I use WiFi6e with the OLED Steam deck(also WiFi6e). Great results Moonlight / Sunshine. I abandoned Steamlink awhile ago, so can't comment on it's current function.
I pretty much only use my steam deck this way. It’s a streaming device for me.
I do this all the time for my higher demanding games.
I literally don't play from my PC anymore. It's either run locally on my deck, or streamed to my deck from my PC :D
If I have access to WiFi I stream. It sips on the battery and I don’t have to have a bunch of games installed. And with MoonDeck it’s so easy.
I'm new to having a steam deck. I have an nvidia gaming pc. Which would I use? Moonlight or sunshine?
Moonlight is the client you install on the deck. Sunshine is the host you install on the desktop PC.
Also, it's worth just trying the built in steam remote desktop.
Awesome, thanks!
Honestly I use my deck to stream games from my PC just as much as I play games natively on the deck
There are other options too - namely Steams own Remote-Play which is actually really good so long as you remember to deactivate hardware decoding on your Steam Deck settings, and GeForce Now which installs very easily on the Deck and means you can stream games from their servers rather than you having to have your PC turned on.
I do this. Although some games run well enough (40-50 fps), I also have it installed on my computer. If I have my computer on, I stream from Sunshine to Moonlight on my Steamdeck. I also have my Viture Pro XR glasses I wear in bed so I can lay back and get 120 fps streamed to the glasses. Such a bomb setup.
Yeah I use moonlight for every triple AAA because the deck is extremely limiting in that regard. (if playing AAAs low settings at 30FPS is your thing then fine by all means).
Did a thread about wifi streaming not too long ago : https://www.reddit.com/r/MoonlightStreaming/comments/1dez74l/is_there_such_thing_as_a_100_perfect_stream/
Basically despite what many will say here, wi fi streaming is not 1:1 like running native (color banding especially is part of the deal on non HDR games, and on all games if you don't have OLED anyway). Also there will always be some loss in sharpness no matter the settings. Still, a LOT better than running your game at 800p native because you're oversampling at higher resolutions from your pc (2560x1600 being the sweet spot because the deck is exactly half that).
Having quality almost as good as native requires streaming with the absolute best settings (150mbps in moonlight) which requires an ideal setup.
Again you'll see people streaming at 30 mbps telling you it runs just like native. My eyes bleed at 30 mbps looking at that horrible blurry mess, but more power to them I guess.
Also micro stutters, frame drops are unavoidable for everyone with current technology. Some people wouldn't notice them if their life depend on it and people always exaggerate when they share things they like, but some would definitely feel them enough that it kills some of the fun.
So yeah dismiss the "It RuNs AbSoLuTeLy FlAwLeSs" posts. Doesn't exist. Can get pretty close.
Also there's the added input lag which is not really noticeable for me because I don't play FPS games.

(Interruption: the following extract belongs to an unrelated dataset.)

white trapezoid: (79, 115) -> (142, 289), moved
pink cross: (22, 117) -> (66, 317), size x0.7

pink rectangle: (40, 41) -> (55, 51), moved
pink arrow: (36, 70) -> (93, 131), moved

Having a close to perfect streaming experience (it will never be perfect no matter what you do, even full wired is not perfect) requires an ideal setup obviously, good gaming rig with healthy windows (wired to router), wifi 5ghz on a good router, no crowded environment regarding connected devices etc.

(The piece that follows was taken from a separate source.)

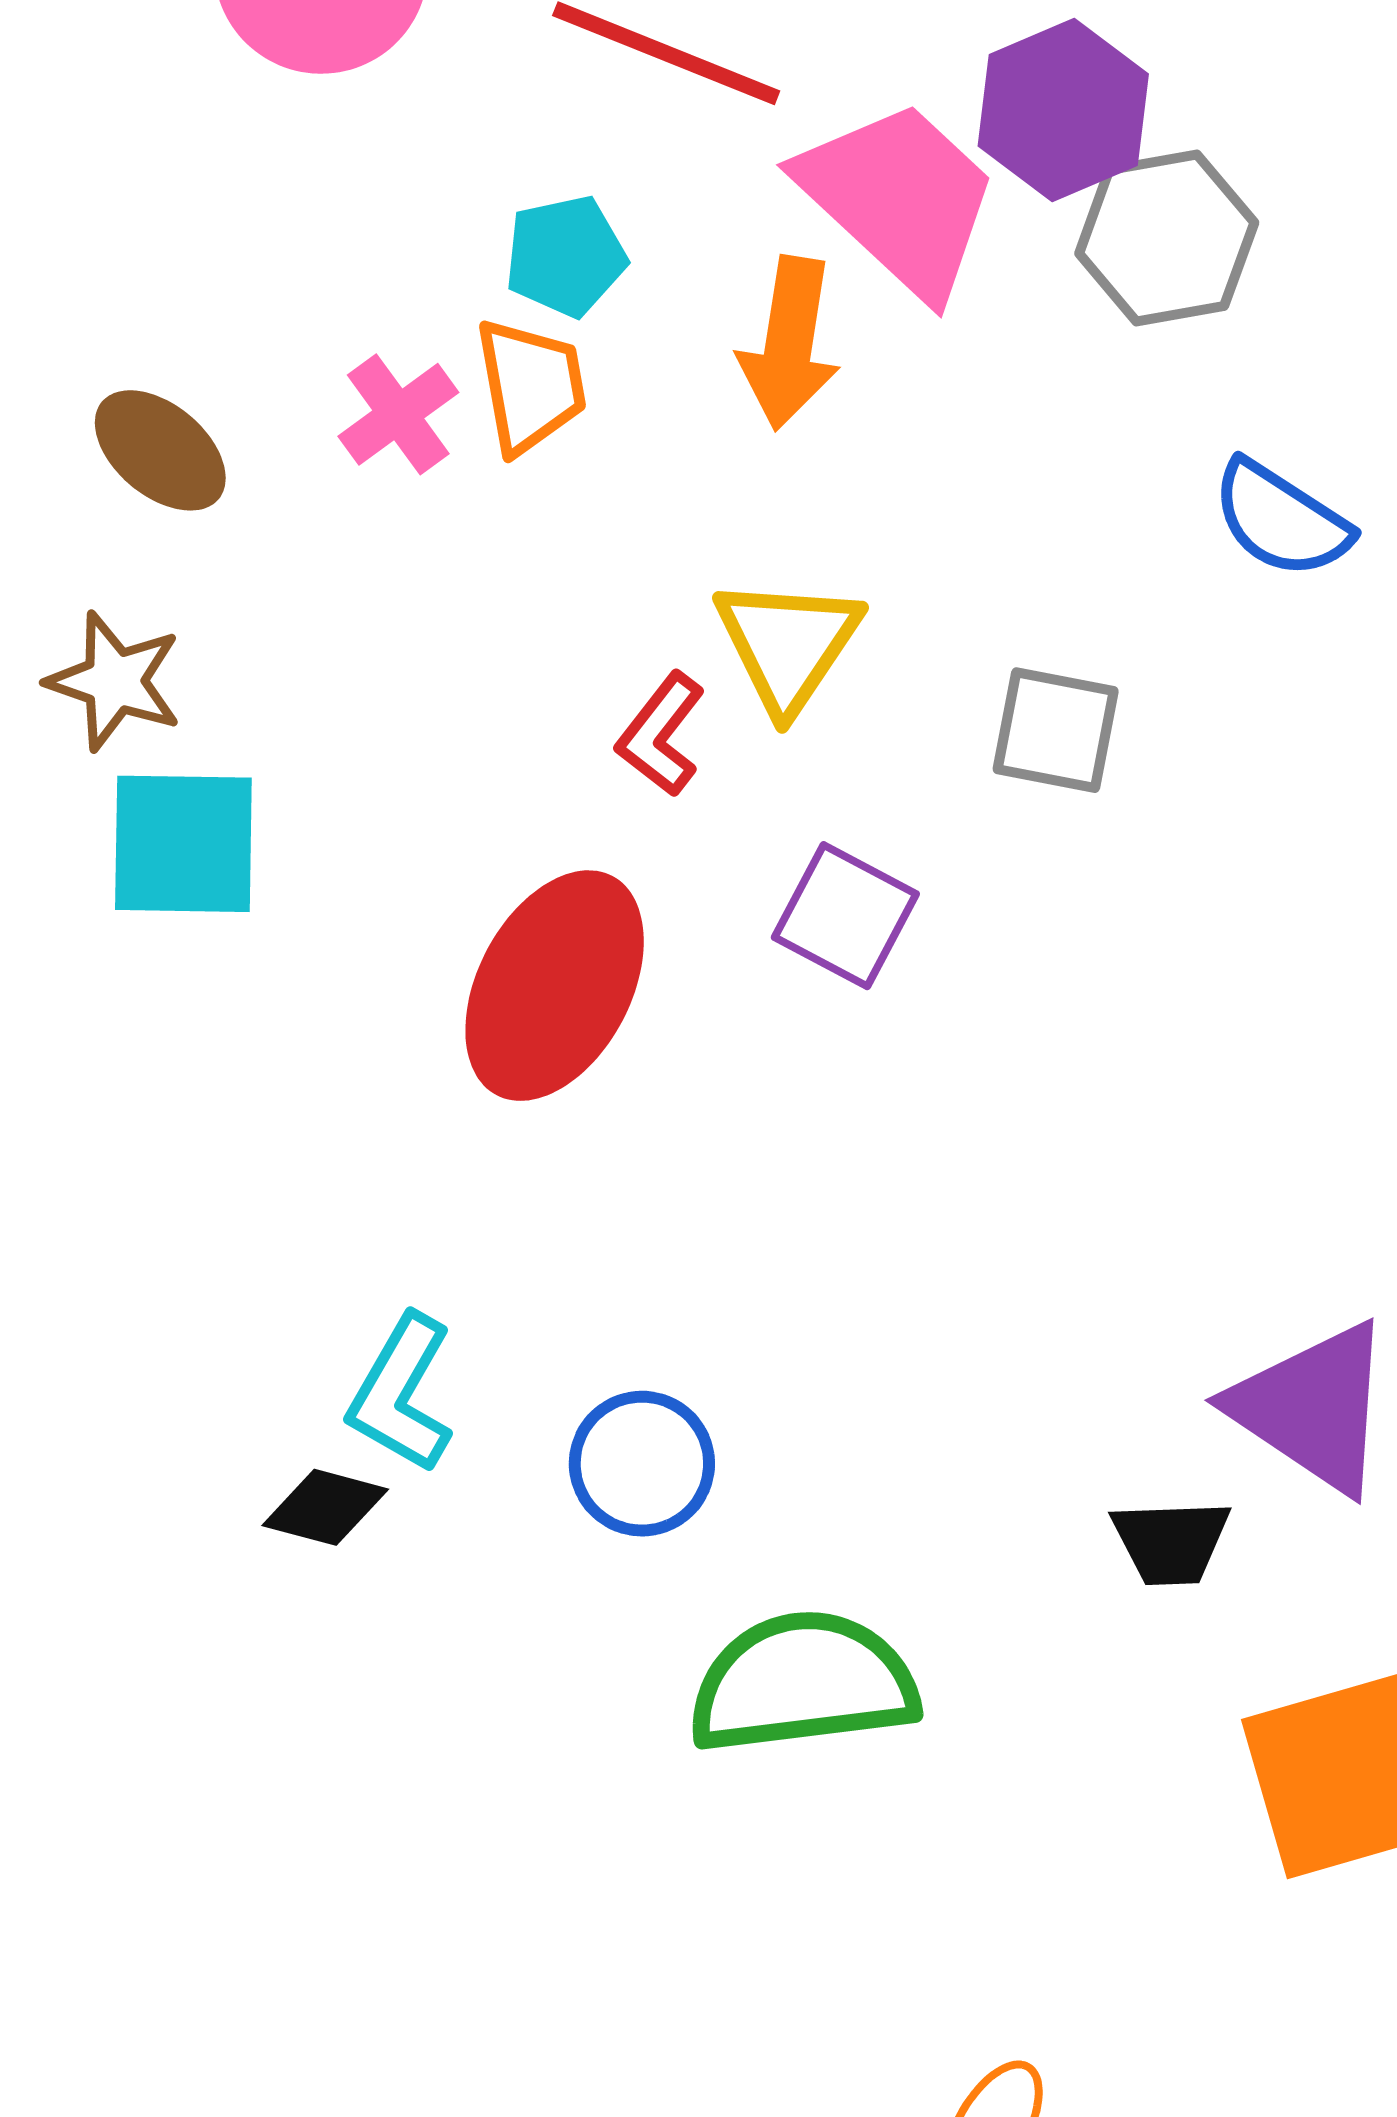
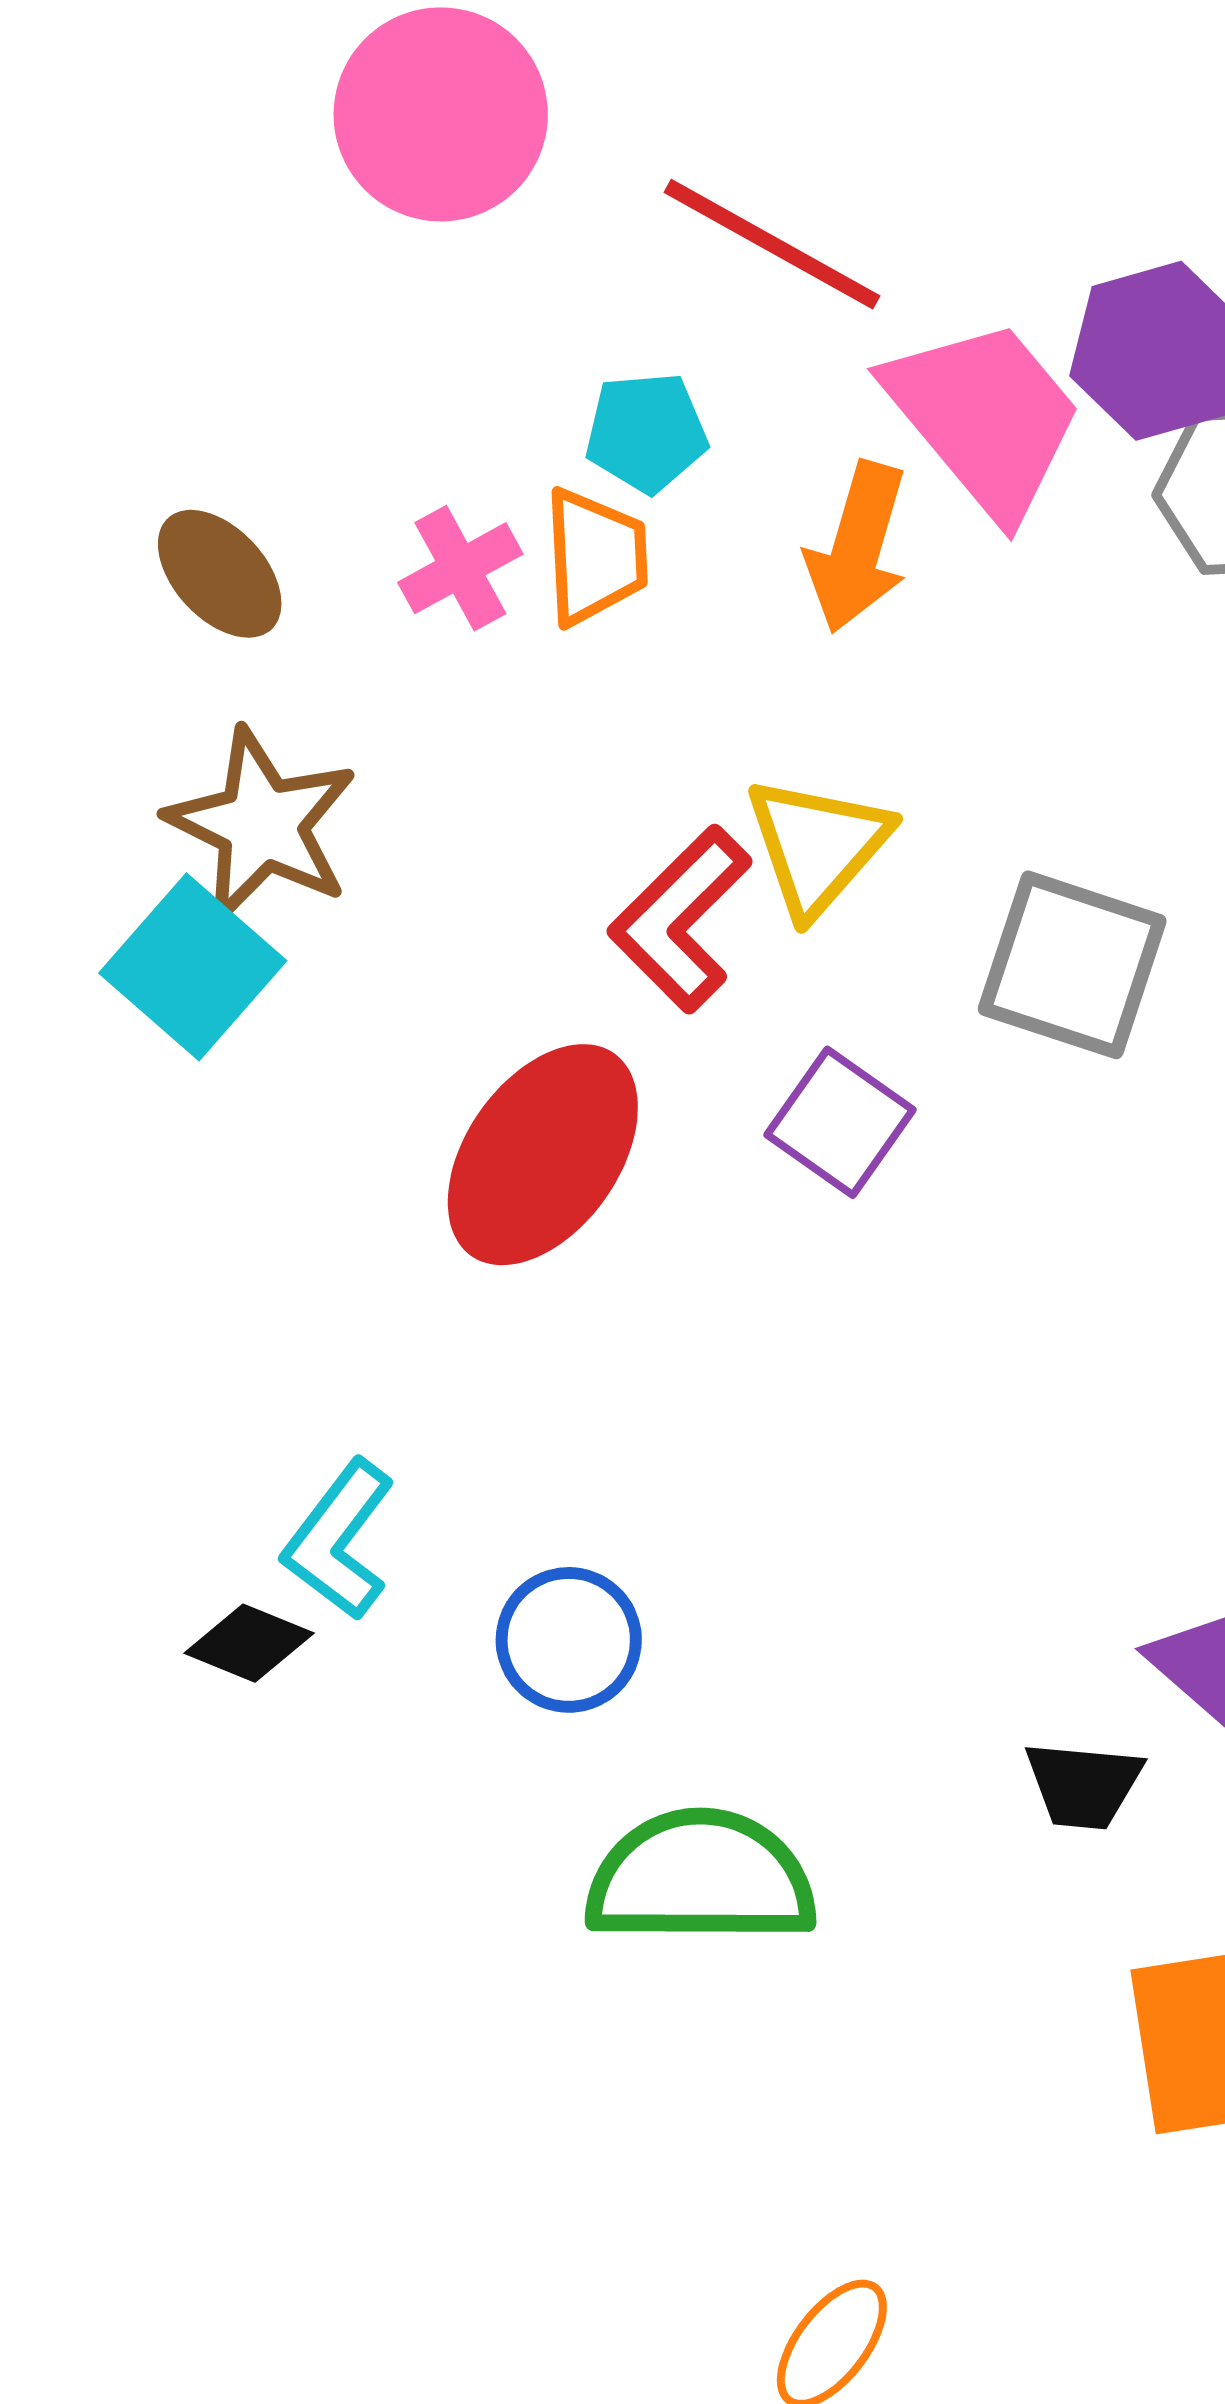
brown star: (115, 681) -> (262, 825), moved, size x1.4
gray square: (1056, 730) -> (1072, 965), size x1.4
red L-shape: (661, 734) -> (680, 919), size x1.5
cyan square: (183, 844) -> (193, 967), turned 33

Just try and see for yourself, for me it's always better than running native (witcher 3 native at 800p medium Ughhh no thanks.)
Also Steam remote play is garbage use moonlight.
Best thread Ive found regarding ideal setup :
I'm using Parsec (on Windows). But I just did it for Alan Wake 2.
Most people do not have clean, wired networks. Without that, you're going to get crushing, jitter, dropped frames, input lag or worse.
If you DO happen to have a great network, wired PC? Give it a go. Mine is about 90% where I would want it to be, so I really don't bother streaming myself. I'll just go sit at the PC.
I do it all the time. Works great as long as you have a solid WiFi connection and your PC is on Ethernet. Can't even tell it's being streamed.